Specifies a type of speculative decoding without draft model.

Type	Description
`none`	No speculative decoding (default)
`ngram-cache`	Use n-gram cache lookup
`ngram-simple`	Use simple n-gram pattern matching
`ngram-map-k`	Use n-gram pattern matching with n-gram-keys
`ngram-map-k4v`	Use n-gram pattern matching with n-gram-keys and up to four m-gram values (experimental)
`ngram-mod`	Use basic ngram hasher for speculative decoding with shared pool

Example: Server-instance used to refactor source code.

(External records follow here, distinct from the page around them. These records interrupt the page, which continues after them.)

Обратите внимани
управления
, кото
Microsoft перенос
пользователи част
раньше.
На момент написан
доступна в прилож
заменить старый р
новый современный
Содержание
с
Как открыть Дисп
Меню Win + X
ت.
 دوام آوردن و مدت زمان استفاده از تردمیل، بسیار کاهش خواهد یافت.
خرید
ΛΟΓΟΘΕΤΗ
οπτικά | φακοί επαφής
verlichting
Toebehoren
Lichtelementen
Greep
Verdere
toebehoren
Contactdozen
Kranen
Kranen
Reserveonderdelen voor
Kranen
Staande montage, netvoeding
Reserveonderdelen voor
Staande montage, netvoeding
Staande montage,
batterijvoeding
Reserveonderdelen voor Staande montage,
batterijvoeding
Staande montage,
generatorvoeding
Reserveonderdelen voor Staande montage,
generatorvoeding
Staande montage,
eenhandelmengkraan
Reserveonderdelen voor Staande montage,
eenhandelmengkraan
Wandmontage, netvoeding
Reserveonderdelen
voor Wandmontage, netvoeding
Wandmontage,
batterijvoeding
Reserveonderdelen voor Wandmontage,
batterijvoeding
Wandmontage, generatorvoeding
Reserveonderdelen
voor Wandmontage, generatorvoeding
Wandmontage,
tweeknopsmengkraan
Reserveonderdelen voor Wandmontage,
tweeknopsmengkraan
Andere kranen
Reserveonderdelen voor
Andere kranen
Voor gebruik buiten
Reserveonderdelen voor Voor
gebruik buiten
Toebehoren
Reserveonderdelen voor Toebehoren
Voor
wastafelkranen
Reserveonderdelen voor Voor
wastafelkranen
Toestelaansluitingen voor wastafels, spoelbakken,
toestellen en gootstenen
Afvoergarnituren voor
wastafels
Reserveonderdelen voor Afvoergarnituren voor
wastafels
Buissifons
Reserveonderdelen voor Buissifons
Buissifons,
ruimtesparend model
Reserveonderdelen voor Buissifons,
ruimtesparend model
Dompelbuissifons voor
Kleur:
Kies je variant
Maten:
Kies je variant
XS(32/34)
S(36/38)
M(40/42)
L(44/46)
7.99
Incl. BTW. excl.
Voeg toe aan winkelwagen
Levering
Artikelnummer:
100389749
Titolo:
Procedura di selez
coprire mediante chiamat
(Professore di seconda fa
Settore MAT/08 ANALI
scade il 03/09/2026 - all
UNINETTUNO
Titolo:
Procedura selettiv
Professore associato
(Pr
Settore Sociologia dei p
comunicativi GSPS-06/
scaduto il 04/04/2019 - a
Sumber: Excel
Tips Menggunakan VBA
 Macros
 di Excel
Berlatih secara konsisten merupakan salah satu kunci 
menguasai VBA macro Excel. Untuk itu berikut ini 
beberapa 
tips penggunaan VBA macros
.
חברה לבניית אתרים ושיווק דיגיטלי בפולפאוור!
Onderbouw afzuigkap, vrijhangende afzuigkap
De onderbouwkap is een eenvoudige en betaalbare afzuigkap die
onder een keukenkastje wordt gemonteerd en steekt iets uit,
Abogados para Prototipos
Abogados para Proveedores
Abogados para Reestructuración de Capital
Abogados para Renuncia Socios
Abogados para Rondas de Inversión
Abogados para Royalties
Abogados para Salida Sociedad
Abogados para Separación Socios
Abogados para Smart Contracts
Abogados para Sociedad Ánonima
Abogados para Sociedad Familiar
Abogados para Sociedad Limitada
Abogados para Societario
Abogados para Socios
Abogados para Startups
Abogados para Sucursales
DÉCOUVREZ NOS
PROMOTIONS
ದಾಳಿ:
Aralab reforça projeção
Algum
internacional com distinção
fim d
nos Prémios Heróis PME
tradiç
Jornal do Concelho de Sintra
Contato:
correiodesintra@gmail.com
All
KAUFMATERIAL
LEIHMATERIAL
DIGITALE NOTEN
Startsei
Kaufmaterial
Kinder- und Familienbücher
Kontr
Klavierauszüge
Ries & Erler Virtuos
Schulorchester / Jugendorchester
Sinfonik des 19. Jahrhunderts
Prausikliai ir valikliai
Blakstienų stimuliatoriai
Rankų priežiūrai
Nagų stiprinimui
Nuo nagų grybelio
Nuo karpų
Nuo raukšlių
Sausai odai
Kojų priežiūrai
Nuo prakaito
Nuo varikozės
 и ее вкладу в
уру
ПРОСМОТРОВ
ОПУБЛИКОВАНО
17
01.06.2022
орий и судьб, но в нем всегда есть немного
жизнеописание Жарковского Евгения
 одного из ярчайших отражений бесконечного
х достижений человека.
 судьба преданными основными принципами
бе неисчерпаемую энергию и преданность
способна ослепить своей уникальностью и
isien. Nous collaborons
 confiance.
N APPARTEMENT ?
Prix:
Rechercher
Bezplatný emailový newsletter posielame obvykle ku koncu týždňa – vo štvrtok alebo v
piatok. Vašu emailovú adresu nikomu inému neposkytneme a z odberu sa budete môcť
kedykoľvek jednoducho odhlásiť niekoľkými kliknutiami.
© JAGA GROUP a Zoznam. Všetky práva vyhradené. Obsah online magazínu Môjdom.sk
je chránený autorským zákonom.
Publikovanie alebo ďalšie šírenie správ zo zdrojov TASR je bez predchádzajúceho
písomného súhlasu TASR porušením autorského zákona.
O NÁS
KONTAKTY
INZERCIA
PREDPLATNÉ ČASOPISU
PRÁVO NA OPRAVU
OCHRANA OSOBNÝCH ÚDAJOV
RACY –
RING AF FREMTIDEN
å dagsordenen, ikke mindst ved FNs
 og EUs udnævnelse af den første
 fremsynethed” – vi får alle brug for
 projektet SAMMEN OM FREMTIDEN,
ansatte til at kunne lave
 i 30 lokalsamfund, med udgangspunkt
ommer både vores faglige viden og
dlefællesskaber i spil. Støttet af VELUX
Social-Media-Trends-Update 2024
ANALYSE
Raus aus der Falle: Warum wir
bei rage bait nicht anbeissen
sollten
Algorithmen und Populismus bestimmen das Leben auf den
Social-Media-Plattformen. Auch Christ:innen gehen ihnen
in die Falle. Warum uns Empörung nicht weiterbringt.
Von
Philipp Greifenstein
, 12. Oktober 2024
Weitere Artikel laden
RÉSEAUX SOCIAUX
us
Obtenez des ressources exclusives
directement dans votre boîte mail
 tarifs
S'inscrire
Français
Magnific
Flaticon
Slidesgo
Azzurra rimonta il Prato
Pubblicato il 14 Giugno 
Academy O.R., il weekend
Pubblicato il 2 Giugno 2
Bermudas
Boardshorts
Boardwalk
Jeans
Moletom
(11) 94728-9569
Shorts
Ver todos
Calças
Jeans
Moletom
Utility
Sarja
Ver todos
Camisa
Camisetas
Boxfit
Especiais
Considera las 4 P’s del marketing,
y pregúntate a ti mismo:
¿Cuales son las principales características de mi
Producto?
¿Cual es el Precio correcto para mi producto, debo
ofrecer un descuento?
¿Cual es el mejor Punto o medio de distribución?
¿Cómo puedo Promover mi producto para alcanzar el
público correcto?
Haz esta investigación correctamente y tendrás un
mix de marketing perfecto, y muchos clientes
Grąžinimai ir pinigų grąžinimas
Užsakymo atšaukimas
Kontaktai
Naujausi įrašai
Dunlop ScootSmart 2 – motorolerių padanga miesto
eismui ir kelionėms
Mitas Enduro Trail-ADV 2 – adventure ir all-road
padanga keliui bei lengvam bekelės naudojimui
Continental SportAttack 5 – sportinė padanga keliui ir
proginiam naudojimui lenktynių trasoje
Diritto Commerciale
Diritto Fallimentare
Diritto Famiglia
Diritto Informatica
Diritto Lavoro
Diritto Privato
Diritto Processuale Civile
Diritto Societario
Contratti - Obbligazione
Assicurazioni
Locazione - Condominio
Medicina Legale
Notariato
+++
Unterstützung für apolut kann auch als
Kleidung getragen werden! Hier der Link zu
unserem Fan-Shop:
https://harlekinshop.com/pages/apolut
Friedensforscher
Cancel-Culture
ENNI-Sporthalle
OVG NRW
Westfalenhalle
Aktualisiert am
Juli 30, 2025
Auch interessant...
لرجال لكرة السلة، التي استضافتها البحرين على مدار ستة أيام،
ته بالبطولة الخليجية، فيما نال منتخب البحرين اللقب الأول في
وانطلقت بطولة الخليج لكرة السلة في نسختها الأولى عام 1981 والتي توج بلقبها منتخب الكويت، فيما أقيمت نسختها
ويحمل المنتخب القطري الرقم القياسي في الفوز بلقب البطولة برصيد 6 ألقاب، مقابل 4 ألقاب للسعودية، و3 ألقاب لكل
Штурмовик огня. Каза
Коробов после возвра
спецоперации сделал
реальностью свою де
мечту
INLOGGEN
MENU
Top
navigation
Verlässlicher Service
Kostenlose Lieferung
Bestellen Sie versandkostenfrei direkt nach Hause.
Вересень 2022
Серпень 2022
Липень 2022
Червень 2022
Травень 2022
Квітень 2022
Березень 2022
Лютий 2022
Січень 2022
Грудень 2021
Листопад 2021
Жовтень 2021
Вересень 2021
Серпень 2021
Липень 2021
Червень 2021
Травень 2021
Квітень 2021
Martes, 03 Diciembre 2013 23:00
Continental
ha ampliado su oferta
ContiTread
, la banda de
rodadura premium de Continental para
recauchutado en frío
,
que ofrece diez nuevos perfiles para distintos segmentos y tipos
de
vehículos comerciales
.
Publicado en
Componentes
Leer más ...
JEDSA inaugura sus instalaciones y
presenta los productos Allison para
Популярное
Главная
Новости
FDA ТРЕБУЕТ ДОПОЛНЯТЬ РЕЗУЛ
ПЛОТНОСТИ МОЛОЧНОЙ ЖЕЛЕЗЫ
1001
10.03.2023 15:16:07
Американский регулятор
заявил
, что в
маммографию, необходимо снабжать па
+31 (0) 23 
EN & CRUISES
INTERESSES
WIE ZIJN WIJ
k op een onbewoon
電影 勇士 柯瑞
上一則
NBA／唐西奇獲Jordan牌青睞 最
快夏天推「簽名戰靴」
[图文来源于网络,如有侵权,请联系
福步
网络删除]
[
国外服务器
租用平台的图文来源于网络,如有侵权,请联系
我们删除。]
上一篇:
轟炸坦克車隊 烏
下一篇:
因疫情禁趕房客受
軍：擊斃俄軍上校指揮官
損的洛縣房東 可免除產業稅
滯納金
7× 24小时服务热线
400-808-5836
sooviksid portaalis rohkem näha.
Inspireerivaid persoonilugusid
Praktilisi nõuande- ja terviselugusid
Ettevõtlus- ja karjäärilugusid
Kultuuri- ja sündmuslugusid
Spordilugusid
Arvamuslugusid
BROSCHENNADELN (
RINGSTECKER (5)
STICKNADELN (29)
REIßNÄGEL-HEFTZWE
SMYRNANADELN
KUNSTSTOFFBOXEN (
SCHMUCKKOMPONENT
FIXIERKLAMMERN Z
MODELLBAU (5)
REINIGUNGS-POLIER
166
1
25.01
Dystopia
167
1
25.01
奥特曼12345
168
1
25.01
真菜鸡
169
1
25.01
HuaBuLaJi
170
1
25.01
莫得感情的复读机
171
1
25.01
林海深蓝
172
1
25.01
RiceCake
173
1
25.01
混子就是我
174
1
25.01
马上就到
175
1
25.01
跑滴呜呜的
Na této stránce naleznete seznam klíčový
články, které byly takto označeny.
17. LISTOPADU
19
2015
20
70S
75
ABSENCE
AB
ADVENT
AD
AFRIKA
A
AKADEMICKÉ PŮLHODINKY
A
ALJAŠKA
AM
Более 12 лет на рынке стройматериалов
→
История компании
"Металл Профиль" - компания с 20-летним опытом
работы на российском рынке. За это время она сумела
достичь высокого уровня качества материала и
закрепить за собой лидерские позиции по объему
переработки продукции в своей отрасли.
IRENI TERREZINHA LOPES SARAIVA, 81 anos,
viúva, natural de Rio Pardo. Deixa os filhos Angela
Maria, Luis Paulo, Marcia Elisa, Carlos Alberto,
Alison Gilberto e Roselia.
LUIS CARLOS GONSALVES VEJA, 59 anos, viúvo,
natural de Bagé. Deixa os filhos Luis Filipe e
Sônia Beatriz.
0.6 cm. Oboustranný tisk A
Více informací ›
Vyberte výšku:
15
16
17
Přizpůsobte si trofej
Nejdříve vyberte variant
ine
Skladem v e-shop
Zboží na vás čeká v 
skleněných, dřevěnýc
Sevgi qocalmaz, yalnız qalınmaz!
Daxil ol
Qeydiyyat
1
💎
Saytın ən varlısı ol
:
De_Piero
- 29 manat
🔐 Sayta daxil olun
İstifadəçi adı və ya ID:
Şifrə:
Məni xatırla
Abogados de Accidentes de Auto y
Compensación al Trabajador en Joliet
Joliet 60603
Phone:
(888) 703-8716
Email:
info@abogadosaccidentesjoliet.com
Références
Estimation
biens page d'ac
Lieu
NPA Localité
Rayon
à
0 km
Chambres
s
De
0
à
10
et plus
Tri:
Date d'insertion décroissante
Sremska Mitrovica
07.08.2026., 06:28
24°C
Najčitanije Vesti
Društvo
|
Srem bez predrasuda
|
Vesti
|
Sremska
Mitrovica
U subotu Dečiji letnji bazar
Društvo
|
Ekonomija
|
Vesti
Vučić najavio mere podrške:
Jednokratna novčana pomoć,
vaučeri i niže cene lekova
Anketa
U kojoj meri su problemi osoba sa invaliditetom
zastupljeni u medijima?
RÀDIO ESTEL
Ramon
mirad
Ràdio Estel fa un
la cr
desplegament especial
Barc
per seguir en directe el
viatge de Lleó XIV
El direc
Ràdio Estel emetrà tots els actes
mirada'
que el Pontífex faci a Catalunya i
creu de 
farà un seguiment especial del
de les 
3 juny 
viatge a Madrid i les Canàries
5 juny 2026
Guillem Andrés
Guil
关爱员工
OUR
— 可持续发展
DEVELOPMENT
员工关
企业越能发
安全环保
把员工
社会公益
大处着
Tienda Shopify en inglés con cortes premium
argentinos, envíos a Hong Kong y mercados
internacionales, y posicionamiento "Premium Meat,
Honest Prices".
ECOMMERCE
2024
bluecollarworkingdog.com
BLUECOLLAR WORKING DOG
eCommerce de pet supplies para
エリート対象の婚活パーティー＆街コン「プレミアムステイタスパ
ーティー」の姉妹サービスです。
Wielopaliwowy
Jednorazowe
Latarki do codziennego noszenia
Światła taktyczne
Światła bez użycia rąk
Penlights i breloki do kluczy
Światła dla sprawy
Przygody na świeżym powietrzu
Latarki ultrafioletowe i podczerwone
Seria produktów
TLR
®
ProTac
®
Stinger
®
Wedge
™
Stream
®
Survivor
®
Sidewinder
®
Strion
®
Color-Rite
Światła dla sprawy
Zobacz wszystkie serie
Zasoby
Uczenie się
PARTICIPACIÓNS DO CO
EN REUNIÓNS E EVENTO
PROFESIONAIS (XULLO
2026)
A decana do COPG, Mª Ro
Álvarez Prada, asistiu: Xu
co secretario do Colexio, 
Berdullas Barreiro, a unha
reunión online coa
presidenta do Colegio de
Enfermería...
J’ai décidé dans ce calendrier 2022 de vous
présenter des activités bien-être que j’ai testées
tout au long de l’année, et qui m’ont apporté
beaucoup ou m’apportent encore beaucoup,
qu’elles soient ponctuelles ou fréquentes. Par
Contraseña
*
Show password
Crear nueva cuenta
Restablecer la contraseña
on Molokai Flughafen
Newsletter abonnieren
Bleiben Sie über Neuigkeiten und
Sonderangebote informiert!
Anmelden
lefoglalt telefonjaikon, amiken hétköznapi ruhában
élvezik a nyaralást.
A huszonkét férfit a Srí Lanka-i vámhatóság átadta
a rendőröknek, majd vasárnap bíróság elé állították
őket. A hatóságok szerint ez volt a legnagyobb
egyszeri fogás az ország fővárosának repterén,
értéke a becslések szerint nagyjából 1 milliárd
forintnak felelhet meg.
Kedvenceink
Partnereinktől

./llama-server [...] --spec-type ngram-simple

draft acceptance rate = 0.57576 (  171 accepted /   297 generated)
statistics ngram_simple: #calls = 15, #gen drafts = 5, #acc drafts = 5, #gen tokens = 187, #acc tokens = 73
statistics draft: #calls = 10, #gen drafts = 10, #acc drafts = 10, #gen tokens = 110, #acc tokens = 98

draft acceptance rate = 0.70312 (   90 accepted /   128 generated)
statistics ngram_mod: #calls = 810, #gen drafts = 15, #acc drafts = 15, #gen tokens = 960, #acc tokens = 730, dur(b,g,a) = 0.149, 0.347, 0.005 ms

statistics ngram_map_k: #calls(b,g,a) = 6 1690 26, #gen drafts = 26, #acc drafts = 26, #gen tokens = 1248, #acc tokens = 968, dur(b,g,a) = 2.234, 1.427, 0.016 ms

#calls(b,g,a): number of calls of begin (new prompt), generation and accumulation of this implementations
#gen drafts: number of drafts generated by this implementation
#acc drafts: number of drafts accepted (partially) by the main model
#gen tokens: number of tokens generated by this implementation (including rejected tokens)
#acc tokens: number of tokens accepted by the main model
`dur(b,g,a): durations of begin (new prompt), generation and accumulation (process acceptance).